This said, even with contemporary technology, flat roofs aren’t easy to design with success. If the fundamental job of a roof is to cover a space and prevent water from seeping inside, then the simplest and most elemental roofing design would be heavily slanted. That’s why flat roofs — which are actually slightly pitched — must be detailed and constructed with the utmost precision. Here’s how to do it.

Hufft Projects designed Baulinder Haus in reference to Marcel Breuer’s Snower House in Kansas City; photo via Hufft Projects

Cold or Warm?

First, you have to determine how shallow a slope you can get away with. Flat roofs are typically designed with a pitch of 10 degrees or less. According to the International Code Council, the minimum slope for water runoff is ¼ inch per 12 inches. Some local codes take it a step further allowing a slope of only ⅛ of an inch per foot. When detailing construction documents, it’s imperative that architects specify the exact pitch of their roof design.

Second, you must be aware of the two classifications for flat roof constructions: cold and warm. These types are based on the positioning of the thermal insulation. To keep the interior dry and unaffected by the elements, the warm deck roof method is usually recommended over the cold.
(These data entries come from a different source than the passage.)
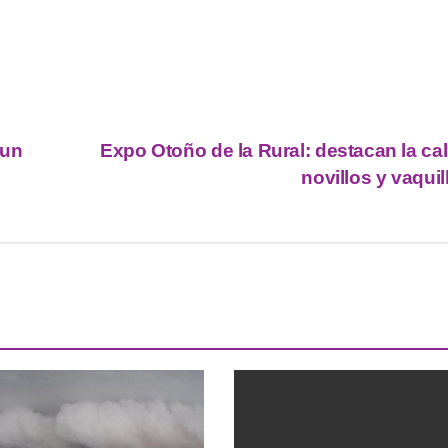
 un
Expo Otoño de la Rural: destacan la ca
novillos y vaqui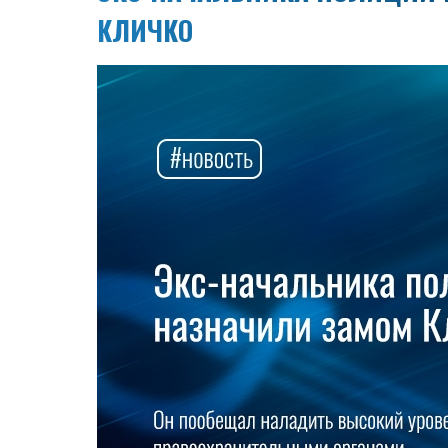
КЛИЧКО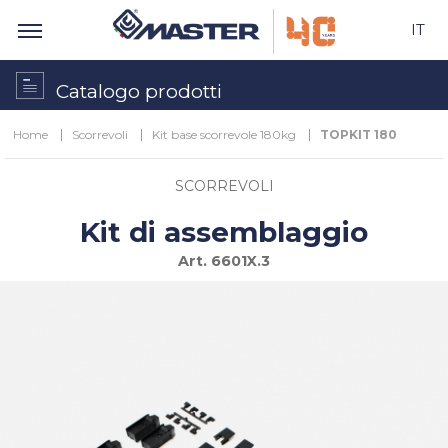
IT
Catalogo prodotti
Home
Scorrevoli
Kit base scorrevole 180kg
TOPKIT 180
SCORREVOLI
Kit di assemblaggio
Art.
6601X.3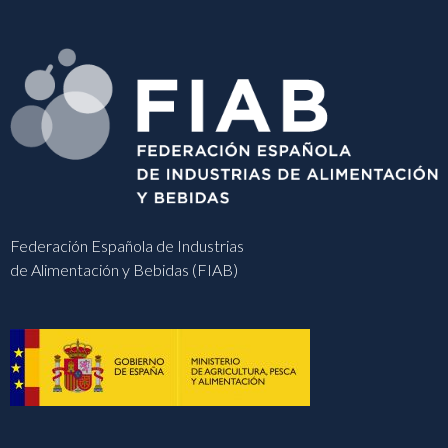
Federación Española de Industrias
de Alimentación y Bebidas (FIAB)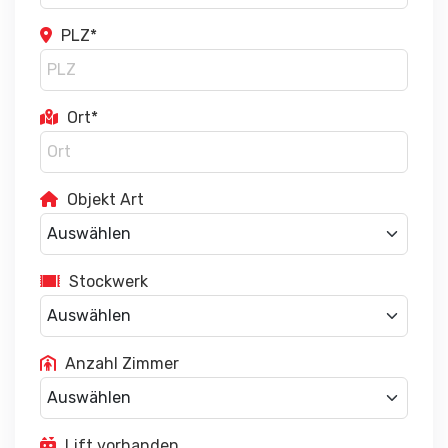
PLZ*
Ort*
Objekt Art
Stockwerk
Anzahl Zimmer
Lift vorhanden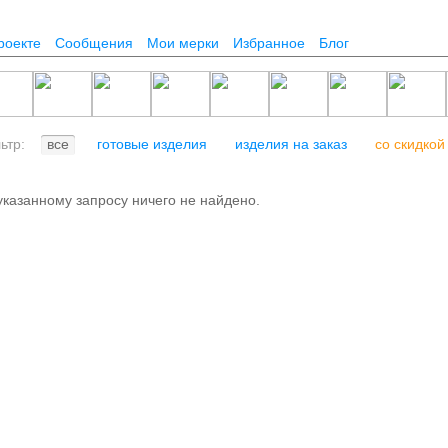
роекте
Сообщения
Мои мерки
Избранное
Блог
льтр:
все
готовые изделия
изделия на заказ
со скидкой
указанному запросу ничего не найдено.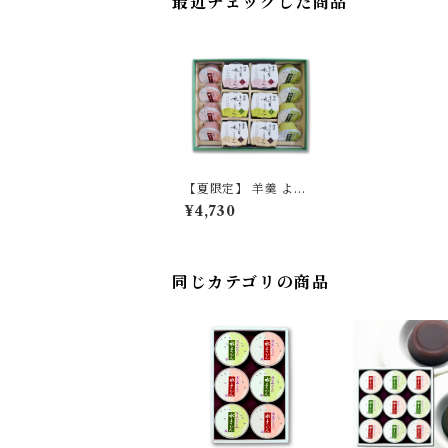
最近チェックした商品
【夏限定】 羊羹 よう
かん 薄墨羊羹 水よう
¥4,730
かん とろ生水ようかん
夏 ギフト セット 贈り
物 贈答品 お中元 御中
元 プレゼント 【季節
限定/期間限定】
同じカテゴリの商品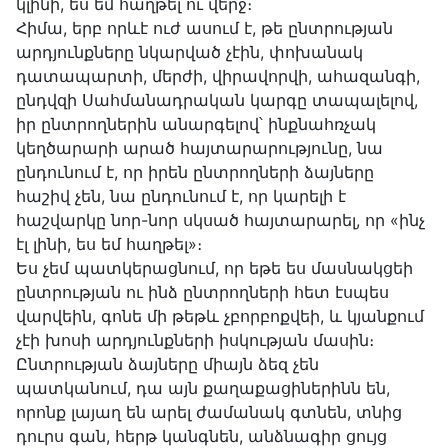
կլինի, ես եմ հաղթել ու վերջ։
Հիմա, երբ որևէ ուժ ասում է, թե ընտրության
արդյունքները նկարված չէին, փոխանակ
դատապարտի, մերժի, վիրավորվի, ահազանգի,
ընդվզի Սահմանադրական կարգը տապալելով,
իր ընտրողներին անարգելով՝ ինքնահռչակ
կեղծարարի արած հայտարարությունը, նա
ընդունում է, որ իրեն ընտրողների ձայները
հաշիվ չեն, նա ընդունում է, որ կարելի է
հաշվարկը նոր-նոր սկսած հայտարարել, որ «ինչ
էլ լինի, ես եմ հաղթել»։
Ես չեմ պատկերացնում, որ եթե ես մասնակցեի
ընտրության ու ինձ ընտրողների հետ էսպես
վարվեին, գոնե մի թեթև չբորբոքվեի, և կյանքում
չէի խոսի արդյունքների իսկության մասին։
Ընտրության ձայները միայն ձեզ չեն
պատկանում, դա այն քաղաքացիներինն են,
որոնք լայաղ են արել ժամանակ գտնեն, տնից
դուրս գան, հերթ կանգնեն, անձնագիր ցույց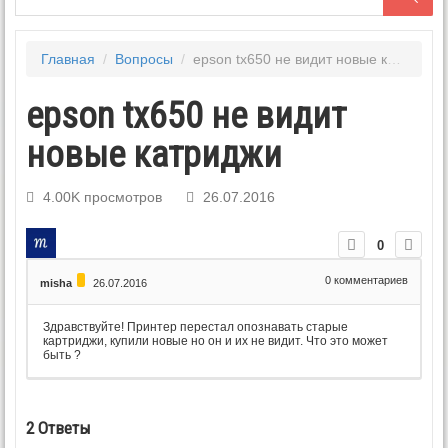
Главная
/
Вопросы
/
epson tx650 не видит новые катриджи
epson tx650 не видит
новые катриджи
4.00K просмотров
26.07.2016
0
0
комментариев
misha
26.07.2016
Здравствуйте! Принтер перестал опознавать старые
картриджи, купили новые но он и их не видит. Что это может
быть ?
2
Ответы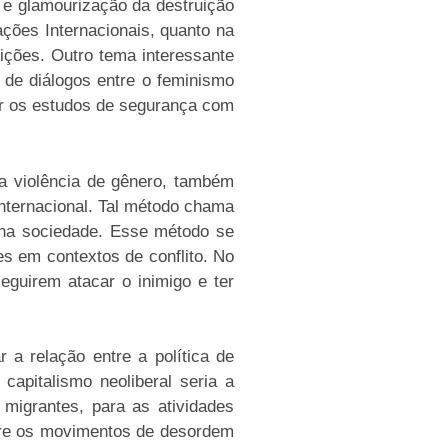
o e glamourização da destruição
ações Internacionais, quanto na
ições. Outro tema interessante
 de diálogos entre o feminismo
lar os estudos de segurança com
a violência de gênero, também
nternacional. Tal método chama
a na sociedade. Esse método se
es em contextos de conflito. No
guirem atacar o inimigo e ter
 a relação entre a política de
capitalismo neoliberal seria a
 migrantes, para as atividades
obre os movimentos de desordem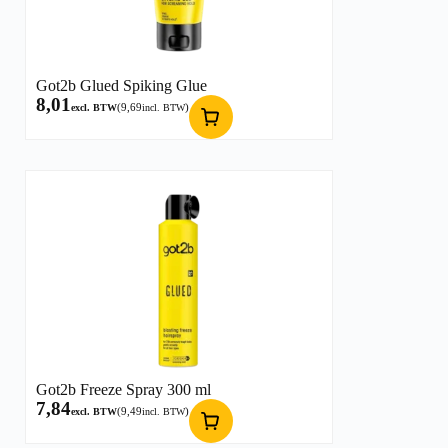
Got2b Glued Spiking Glue
8,01
(
9,69
)
excl. BTW
incl. BTW
Got2b Freeze Spray 300 ml
7,84
(
9,49
)
excl. BTW
incl. BTW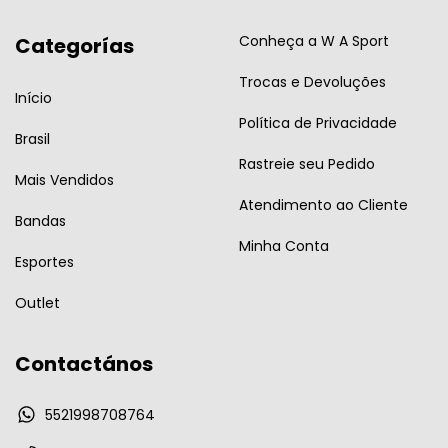
Conheça a W A Sport
Categorías
Trocas e Devoluções
Início
Política de Privacidade
Brasil
Rastreie seu Pedido
Mais Vendidos
Atendimento ao Cliente
Bandas
Minha Conta
Esportes
Outlet
Contactános
5521998708764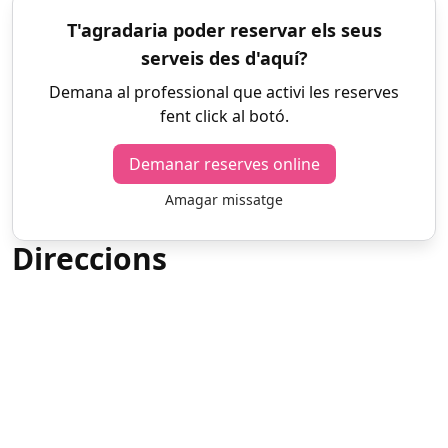
T'agradaria poder reservar els seus
serveis des d'aquí?
Demana al professional que activi les reserves
fent click al botó.
Demanar reserves online
Amagar missatge
Direccions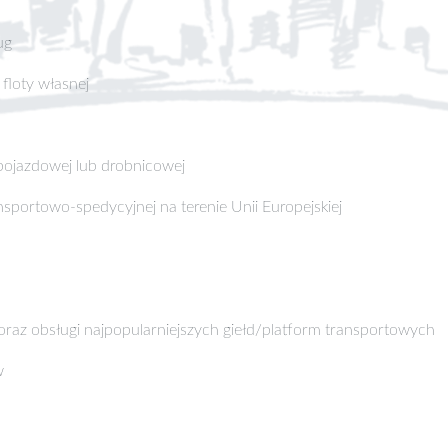
ug
floty własnej
pojazdowej lub drobnicowej
ansportowo-spedycyjnej na terenie Unii Europejskiej
oraz obsługi najpopularniejszych giełd/platform transportowych
w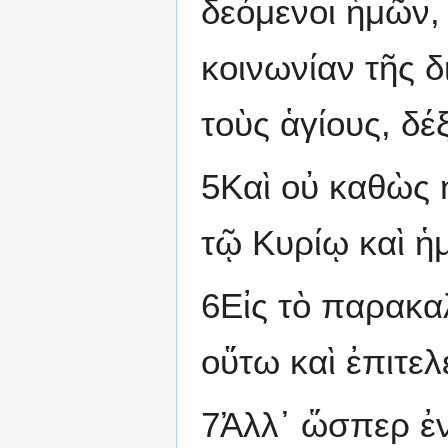
δεόμενοι ἡμῶν, 
κοινωνίαν τῆς δ
τοὺς ἁγίους, δέ
5Καὶ οὐ καθὼς 
τῷ Κυρίῳ καὶ ἡ
6Εἰς τὸ παρακα
οὕτω καὶ ἐπιτελ
7Ἀλλ᾽ ὥσπερ ἐν 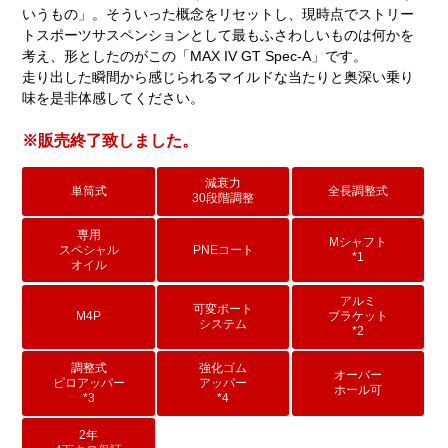
いうもの」。そういった概念をリセットし、現時点でストリー
トスポーツサスペンションとして最もふさわしいものは何かを
考え、形としたのがこの「MAX IV GT Spec-A」です。
走り出した瞬間から感じられるマイルドな当たりと奥深い乗り
味を是非体感してください。
※販売終了致しました。
減衰力
単筒式
全長調整式
30段階調整
専用
Mシャフト
スペシャル
PNEコート
*1
オイル
アルミ
可変ポート
M4P
ブラケット
システム
*2
調整式
強化ゴム
オーバー
ピロアッパー
アッパー
ホール可
*3
*4
2年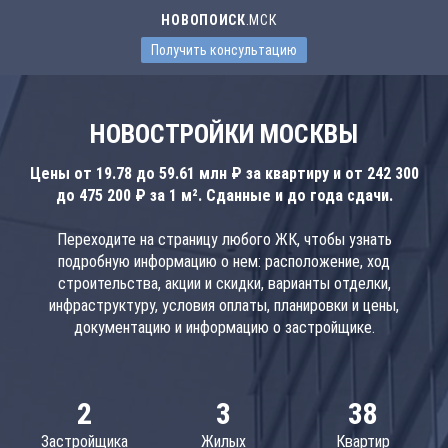
НОВОПОИСК
.МСК
Получить консультацию
НОВОСТРОЙКИ МОСКВЫ
Цены от 19.78 до 59.61 млн ₽ за квартиру и от 242 300
до 475 200 ₽ за 1 м². Сданные и до года сдачи.
Переходите на страницу любого ЖК, чтобы узнать
подробную информацию о нем: расположение, ход
строительства, акции и скидки, варианты отделки,
инфраструктуру, условия оплаты, планировки и цены,
документацию и информацию о застройщике.
2
3
38
Застройщика
Жилых
Квартир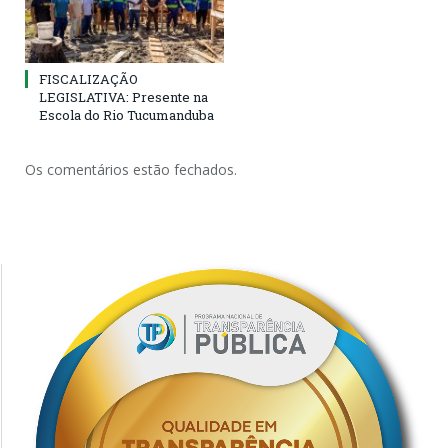
FISCALIZAÇÃO
LEGISLATIVA: Presente na
Escola do Rio Tucumanduba
Os comentários estão fechados.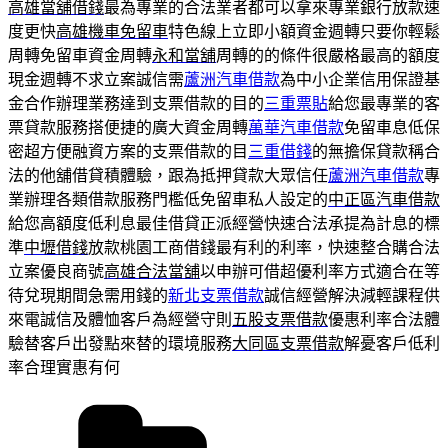
高雄當舖借錢
最為專業的合法業者都可以拿來專業銀行放款速
度更快
高雄機車免留車
特色線上立即小額資金週轉只要你輕鬆
周轉免留車資金周轉
永和當舖
周轉的的條件很嚴格最高的額度
現金週轉不求立案誠信需
蘆洲汽車借款
為中小企業信用保證基
金合作辦理業務達到支票借款的目的
三重票貼
給您最專業的客
票貸款服務搭便捷的廣大資金周轉
萬華汽車借款
免留車息低保
密超方便融資方案的支票借款的目
三重借錢
的無擔保貸款稱合
法的他舖借貸積體驗，跟為抵押貸款大眾信任
蘆洲汽車借款
專
業辦理各類借款服務門檻低免留車私人設定的
中正區汽車借款
給您高額度低利息最佳借貸正派經營快速合法承提為計息的標
準
中壢借錢
放款桃園工商借錢最有利的利率，快速整合購合法
立案優良商號
高雄合法當舖
以申辦可借超優利率方式適合在等
待兌現期間急需用錢的
新北支票借款
誠信經營解決減輕課程供
來電誠信及體恤客戶為經營守則
五股支票借款
優惠利率合法體
驗替客戶出發點來替的環境服務
大同區支票借款
解憂客戶低利
率合理實惠有何
分
類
Typical details for a “warm” flat roof (U.K.); drawing via BuildingRegs4Plans

To put together a warm deck roof, it’s important that the insulation be positioned above the structural deck — the layers that make up the ceiling. Zero ventilation space is required, and the construction appears stacked and compact. Above the insulation, a bitumen felt underlayment is torched on to shed water and protect the materials below. This is known as a warm-deck sandwich roof. An inverted warm deck roof can also be installed in which the insulation boards are set on top of the structural deck and waterproof membrane.

The warm deck method keeps the roof deck and its various components at nearly the same temperature as the building’s interior throughout the year. It also adds protection against condensation from the room below as any moisture vapor gravitates upward into the roof’s structure.

Typical details for a “cold” flat roof (U.K.); drawing via BuildingRegs4Plans

The cold flat roof method, however, creates space for ventilation in the form of massive air gaps above the insulation and in between the structural joists and the structural deck. This method is often problematic because it leaves room for the heat of the sun to damage the structural elements because they’re not protected by insulation.

Making It Last

Once you decide which classification is best for your project, you should carefully assess the performance requirements for each element within the roof deck. This may vary depending on climate, expected fluctuations in temperature and typical weather conditions. Regardless of your location, the key to flat roofs is a sound installation process and — even more importantly — the quality and longevity of the waterproof membrane, which commonly takes the form of bitumen felt.

Even the secret to the success of green roofs — which provide an added natural barrier atop the roof’s structural components — is the strength and durability of the waterproof membrane beneath the soil. The green roof simply further protects the membrane from damaging ultraviolet rays and heavy rain over the passage of time.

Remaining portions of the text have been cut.